- Born: 7 April 1892 Bristol, England
- Died: 1 November 1982 (aged 90)
- Education: University College, Cardiff
- Awards: Murchison Medal (1953) OBE (1929) CMG (1949) KCMG (1972)
- Scientific career
- Fields: Hydrology and geology.

= Frank Dixey =

British hydrologist and geologist (1892–1982)

Frank Dixey KCMG FRS was a British hydrologist and geologist, who spent his career working in the colonial geological surveys. He was elected to the Royal Society in 1958, and knighted in 1972.

==Life and works==
Dixey was born in Bristol, the third child of George Dixey and Mary (née Nippress).

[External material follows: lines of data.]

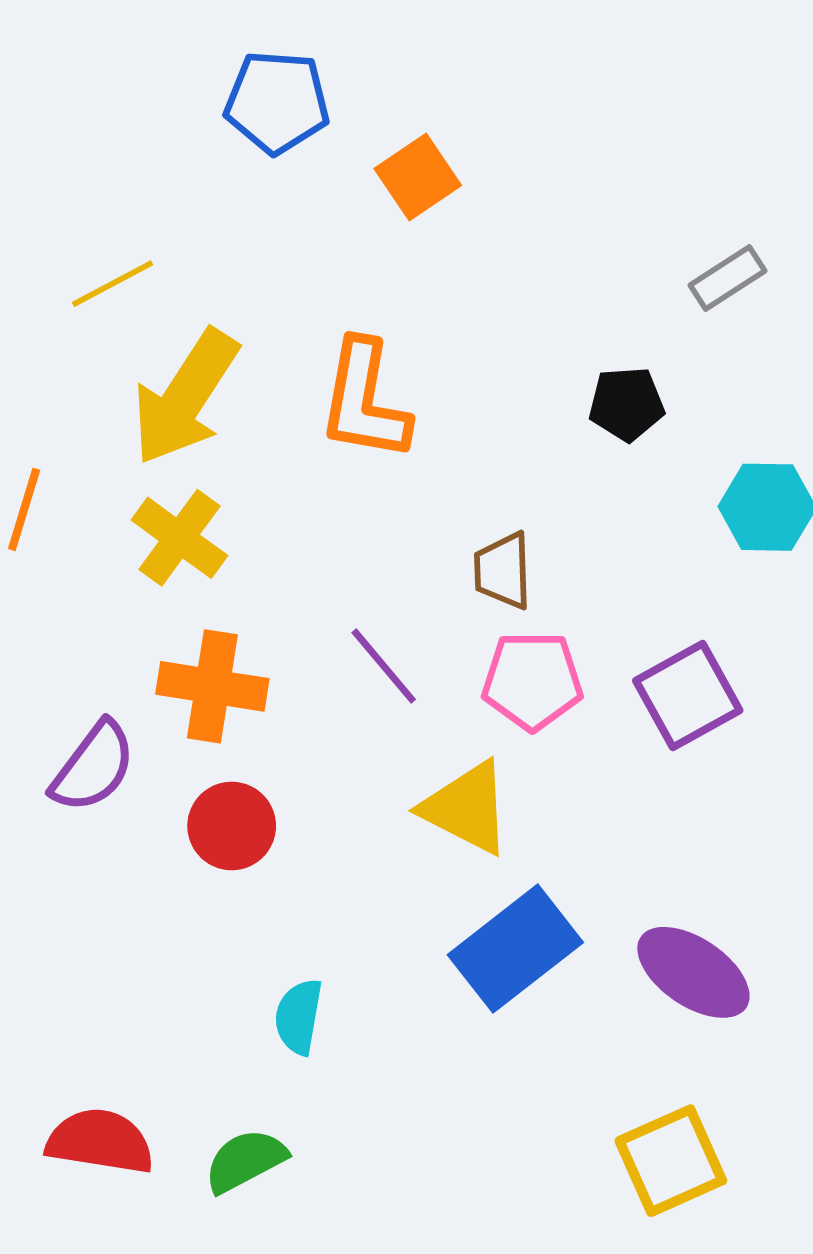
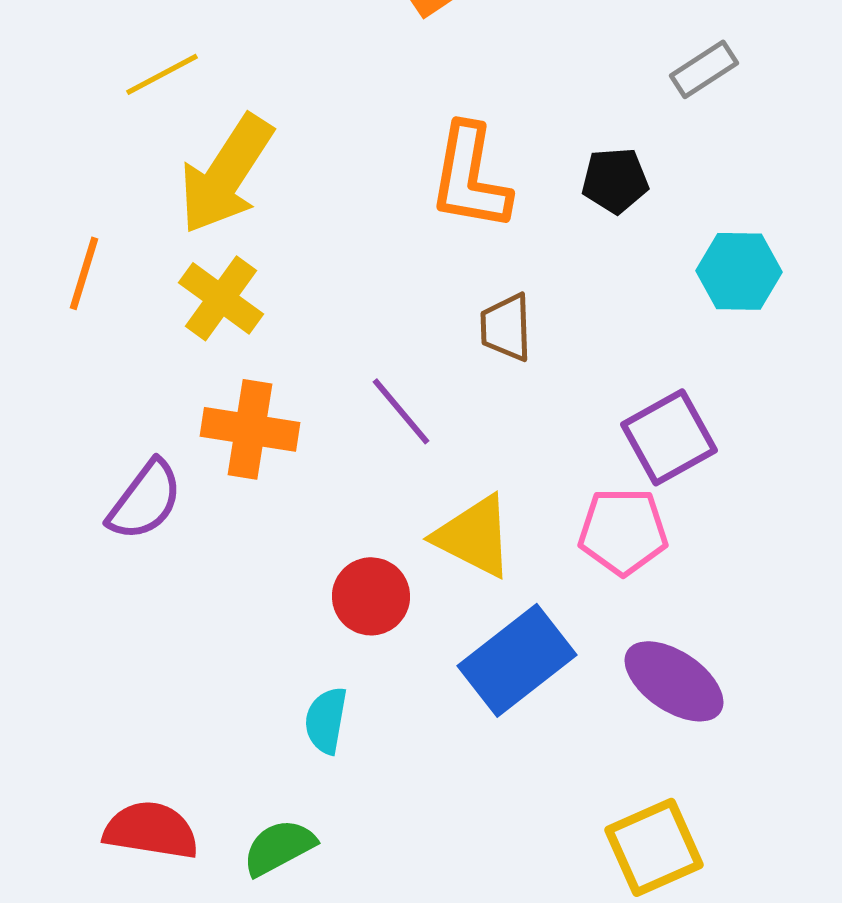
orange L-shape: (364, 401) -> (470, 177), moved
pink pentagon: (532, 681) -> (623, 531), moved
red circle: (232, 826) -> (371, 596), moved

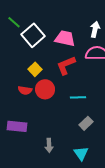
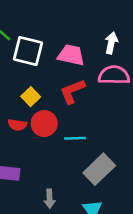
white square: (33, 35) -> (28, 51), turned -35
cyan line: (78, 97) -> (75, 138), moved
gray rectangle: (86, 123) -> (99, 169), size x1.6

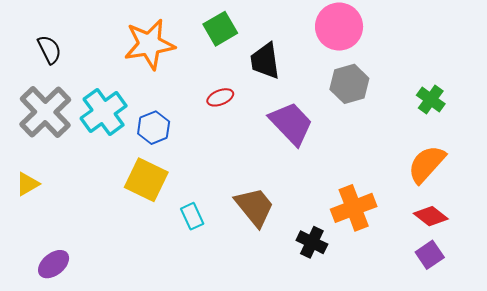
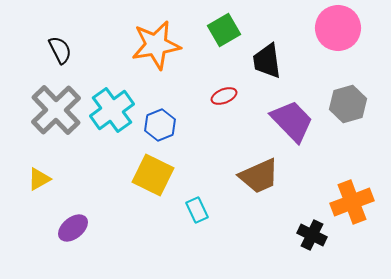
gray hexagon: (349, 84) -> (348, 104), moved
brown trapezoid: (255, 207) -> (259, 176), moved, turned 105
purple ellipse: (54, 264) -> (73, 228), moved

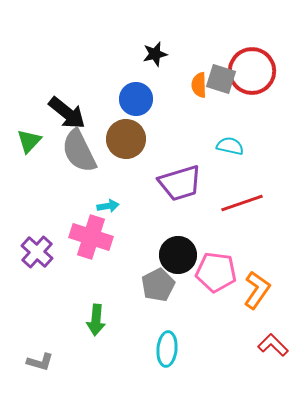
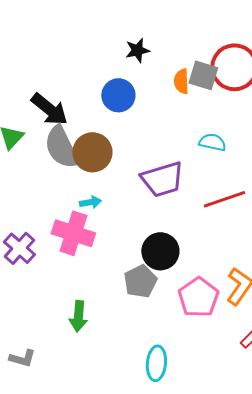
brown circle: (126, 139) -> (92, 152), moved
pink pentagon: (216, 272) -> (198, 297), moved, turned 30
cyan ellipse: (167, 349) -> (156, 363), moved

When he was two years old, the family moved to Barry, Glamorgan. He attended Clive Road school, Barry Island until 1902, High Street Boys’ school until 1905 and Barry Grammar School until 1910. In 1910, Dixey went to University College, Cardiff to study physics, chemistry and mathematics. He graduated in 1914 with first class honours in geology.

He remained in Cardiff, in the post of Assistant Lecturer, to work with Franklin Sibly on the Carboniferous limestones. He was awarded an MSc in 1916. In 1915, joined the Royal Engineers and served in France and Belgium, and ended up as a gunner with the Royal Garrison Artillery. In May 1918, Dixey was transferred to Sierra Leone, to conduct a geological survey. By 1922, he had completed three long tours overseas, and this work had earned him the DSc from the University of Wales.
In late 1921, Dixey was appointed government geologist in Malawi, then called the Nyasaland protectorate. His geological mapping extended to the dinosaur beds of Lake Nyasa, the southern extension of the rift valley through Malawi and the carbonatites at Chilwa; and he conducted the geological groundwork for the Zambesi bridge, at that time the longest bridge in Africa. In 1928, Dixey was appointed director of the Malawi survey, and turned his attention to groundwater resources. He wrote a ‘handbook of practical water supply’, which was influential in changing practices around water supply in several other countries in Africa. In 1939, he extended his work to present day Zambia, and later to Kenya, Tanzania, Sudan and Eritrea.
In 1944, Dixey was appointed director of the geological survey of Nigeria, and in 1947 was appointed geological adviser to the secretary of state for the colonies, and as director of colonial geological surveys. Dixey retired in 1959, but continued to work for United Nations and Unesco, advising on mineral and water resources. In 1965, he was one of three founding editors of the Journal of Hydrology, a role he retained until 1977.

In 2009, Dixey was honoured with a Blue Plaque in Prince's street, Barry.
Dixey's archives are held at the British Geological Survey.

==Awards==

Dixey was awarded the OBE in 1929, for his services as the director of the geological survey of Malawi. In 1949, he was appointed Commander of the Order of St Michael and St George, and in 1972 was appointed Knight Commander, KCMG. He was awarded the Draper Memorial Medal of the Geological Society of South Africa in 1945, and the Murchison Medal of the Geological Society of London in 1953. He was elected FRS in 1958.

==Family==
Dixey married Henrietta Frederika Alexandra Helen Golding on 23 June 1919. Golding was a lecturer in botany at University College, Cardiff, but she gave up her post to join Dixey on his overseas tours. She died in March 1961. They had a daughter, Ann Helen, born in 1929, who died in 1970. In 1962, Dixey married Cicely Mary Hepworth. Lady Dixey died in August 2001.